I'd thought either he was the stupidest man on the whole of Toril and genuinely had no idea how longingly she looked at him in return, or else Tyr really had made him sacrifice his balls both literally and figuratively. Well, a few more months, my thoughts ran, and my chance would come. So many women were smitten with paladins, until they hopefully came to their senses and realized that the idiot was more interested in her soul than her body. Just a little longer and she'd be more ready to entertain offers from me for what the paladin was never going to give her. By that point I was willing to admit that just by simple example and her lack of agenda concerning me, she actually had inspired me a bit to give a damn.

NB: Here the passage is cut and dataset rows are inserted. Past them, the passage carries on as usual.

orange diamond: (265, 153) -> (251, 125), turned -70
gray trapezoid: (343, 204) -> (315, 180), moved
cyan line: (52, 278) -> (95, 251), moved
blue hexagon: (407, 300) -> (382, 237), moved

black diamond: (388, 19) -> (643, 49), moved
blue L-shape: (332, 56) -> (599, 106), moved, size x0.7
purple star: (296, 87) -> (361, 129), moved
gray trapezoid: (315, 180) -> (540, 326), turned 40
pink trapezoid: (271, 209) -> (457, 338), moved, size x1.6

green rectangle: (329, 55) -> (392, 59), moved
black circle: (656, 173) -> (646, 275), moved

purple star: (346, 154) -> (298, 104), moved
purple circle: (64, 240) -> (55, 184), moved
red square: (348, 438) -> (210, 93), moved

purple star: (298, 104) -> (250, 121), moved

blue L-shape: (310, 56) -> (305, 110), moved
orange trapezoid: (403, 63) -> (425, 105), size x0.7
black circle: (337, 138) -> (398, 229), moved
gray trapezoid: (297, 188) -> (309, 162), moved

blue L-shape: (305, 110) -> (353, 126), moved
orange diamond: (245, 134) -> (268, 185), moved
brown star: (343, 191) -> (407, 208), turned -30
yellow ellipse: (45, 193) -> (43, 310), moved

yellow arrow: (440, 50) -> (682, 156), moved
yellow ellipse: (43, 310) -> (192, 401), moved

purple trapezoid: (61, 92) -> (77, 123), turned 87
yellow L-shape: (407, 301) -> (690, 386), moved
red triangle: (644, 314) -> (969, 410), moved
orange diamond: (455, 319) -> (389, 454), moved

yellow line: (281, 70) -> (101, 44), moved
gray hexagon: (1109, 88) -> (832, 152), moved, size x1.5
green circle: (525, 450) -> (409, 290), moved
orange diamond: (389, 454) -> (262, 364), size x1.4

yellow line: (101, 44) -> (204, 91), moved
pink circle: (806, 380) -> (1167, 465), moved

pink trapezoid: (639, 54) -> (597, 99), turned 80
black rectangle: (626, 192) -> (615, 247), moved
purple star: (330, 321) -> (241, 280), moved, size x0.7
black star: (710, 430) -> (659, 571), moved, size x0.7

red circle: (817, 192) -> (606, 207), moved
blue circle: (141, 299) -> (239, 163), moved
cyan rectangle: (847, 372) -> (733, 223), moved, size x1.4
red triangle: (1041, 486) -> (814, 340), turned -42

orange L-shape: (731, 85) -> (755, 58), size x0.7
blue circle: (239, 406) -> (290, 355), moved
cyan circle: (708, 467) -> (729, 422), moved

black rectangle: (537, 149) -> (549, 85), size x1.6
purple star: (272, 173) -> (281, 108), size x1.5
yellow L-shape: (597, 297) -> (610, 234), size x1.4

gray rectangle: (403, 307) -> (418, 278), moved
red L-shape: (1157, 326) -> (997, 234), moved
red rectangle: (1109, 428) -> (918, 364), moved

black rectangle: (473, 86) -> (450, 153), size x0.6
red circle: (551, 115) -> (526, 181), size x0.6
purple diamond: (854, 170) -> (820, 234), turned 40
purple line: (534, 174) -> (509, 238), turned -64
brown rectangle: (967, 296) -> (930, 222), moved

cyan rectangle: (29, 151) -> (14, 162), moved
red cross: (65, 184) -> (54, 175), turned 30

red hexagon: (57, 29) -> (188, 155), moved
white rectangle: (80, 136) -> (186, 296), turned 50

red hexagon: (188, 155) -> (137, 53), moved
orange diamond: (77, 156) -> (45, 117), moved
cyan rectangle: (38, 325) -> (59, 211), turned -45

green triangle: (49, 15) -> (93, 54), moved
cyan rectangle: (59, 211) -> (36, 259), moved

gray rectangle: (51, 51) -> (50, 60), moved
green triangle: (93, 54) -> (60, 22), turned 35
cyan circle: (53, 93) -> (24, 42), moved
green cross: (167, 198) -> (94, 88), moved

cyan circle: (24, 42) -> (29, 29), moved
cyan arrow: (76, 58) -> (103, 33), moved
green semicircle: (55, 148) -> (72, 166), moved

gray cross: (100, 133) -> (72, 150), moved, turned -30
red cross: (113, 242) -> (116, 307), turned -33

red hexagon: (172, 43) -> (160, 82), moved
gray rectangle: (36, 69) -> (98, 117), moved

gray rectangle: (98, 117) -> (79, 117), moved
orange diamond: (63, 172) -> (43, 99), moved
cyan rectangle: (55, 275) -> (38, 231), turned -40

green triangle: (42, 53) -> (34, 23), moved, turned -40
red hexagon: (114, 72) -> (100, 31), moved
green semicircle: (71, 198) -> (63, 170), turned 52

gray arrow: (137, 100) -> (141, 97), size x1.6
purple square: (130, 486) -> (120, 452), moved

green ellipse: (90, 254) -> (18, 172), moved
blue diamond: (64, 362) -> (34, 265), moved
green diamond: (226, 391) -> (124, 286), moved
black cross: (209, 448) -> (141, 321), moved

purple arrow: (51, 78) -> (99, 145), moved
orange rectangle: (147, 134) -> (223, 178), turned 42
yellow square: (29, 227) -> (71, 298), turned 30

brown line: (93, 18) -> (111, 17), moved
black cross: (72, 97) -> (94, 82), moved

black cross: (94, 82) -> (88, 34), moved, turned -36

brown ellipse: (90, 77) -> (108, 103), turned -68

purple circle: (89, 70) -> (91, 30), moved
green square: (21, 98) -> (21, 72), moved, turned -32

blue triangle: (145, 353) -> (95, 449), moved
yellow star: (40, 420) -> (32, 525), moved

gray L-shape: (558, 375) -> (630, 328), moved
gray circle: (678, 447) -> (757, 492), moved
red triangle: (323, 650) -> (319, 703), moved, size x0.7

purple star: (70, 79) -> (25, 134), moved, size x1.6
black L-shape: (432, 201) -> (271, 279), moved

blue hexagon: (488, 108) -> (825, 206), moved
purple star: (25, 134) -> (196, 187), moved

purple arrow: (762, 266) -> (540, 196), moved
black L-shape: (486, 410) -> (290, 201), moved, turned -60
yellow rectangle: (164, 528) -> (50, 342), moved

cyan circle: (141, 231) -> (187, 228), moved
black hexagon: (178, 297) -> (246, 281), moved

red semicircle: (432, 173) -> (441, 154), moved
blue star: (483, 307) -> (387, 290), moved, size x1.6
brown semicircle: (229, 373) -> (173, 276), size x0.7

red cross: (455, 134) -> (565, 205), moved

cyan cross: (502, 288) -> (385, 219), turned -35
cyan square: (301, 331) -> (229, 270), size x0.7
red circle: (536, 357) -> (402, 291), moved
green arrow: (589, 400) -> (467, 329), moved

I'd kept myself pretty amused at the farce the two of them made until just after Shandra was killed at Ammon's Haven, and they loped off into the woods again to practice. About the only good I could say for paladins was that they were handy in a fight, devoted as fanatically to training for combat as to whining hymns. My own talents ran more to ranged combat and the subtle dagger between the ribs. I was practical enough to not let pride get in the way of victory: I'd readily admit he could tear me to pieces in an honest melee duel. So if it came to a fight between us, I knew I'd have to avoid a direct confrontation if possible and tip the odds my way however I could, and hope to drop him before he could carve me up.
If he was merciless towards himself in pursuing perfection with a blade, he ran Lianna equally hard. So after a good three hours of beating the shit out of each other inspired by pent-up frustration, of course they always came back looking tired. The venison stew was just about ready, and I'd assumed that day when they wandered in exhausted as ever from sparring, it was business as usual.
Then I caught the scent, a whiff of something familiarly musky. Probably only Sand and I would have picked up on it, and he was back in Neverwinter. But human, elf, tiefling, whatever race: no matter how people tried to dress it up with pretty words, we rutted just like animals, and like them, we inevitably smelled of it. It was faint, very faint, so they must have cleaned up at one of the forest pools or streams. But there was still a trace of it on their clothes.
I couldn't believe it. The implication was obvious, and I caught the few half-hidden meaningful glances and smiles between them, as fiercely as I was watching. I'd spent most of the evening as we settled down for the night with my brain churning with all-too-vivid images of the two of them together out in the woods. She'd wasted no time. Must have finally loosened his tongue enough to get him to admit he loved her, and she'd moved right away to let him fully claim her as his. I'd never had a chance.
Seething with my anger, I'd drawn first watch that night, and stared at him a long while in the firelight, knowing I could kill the gith, my watch partner, in a soundless heartbeat, and move right on to him.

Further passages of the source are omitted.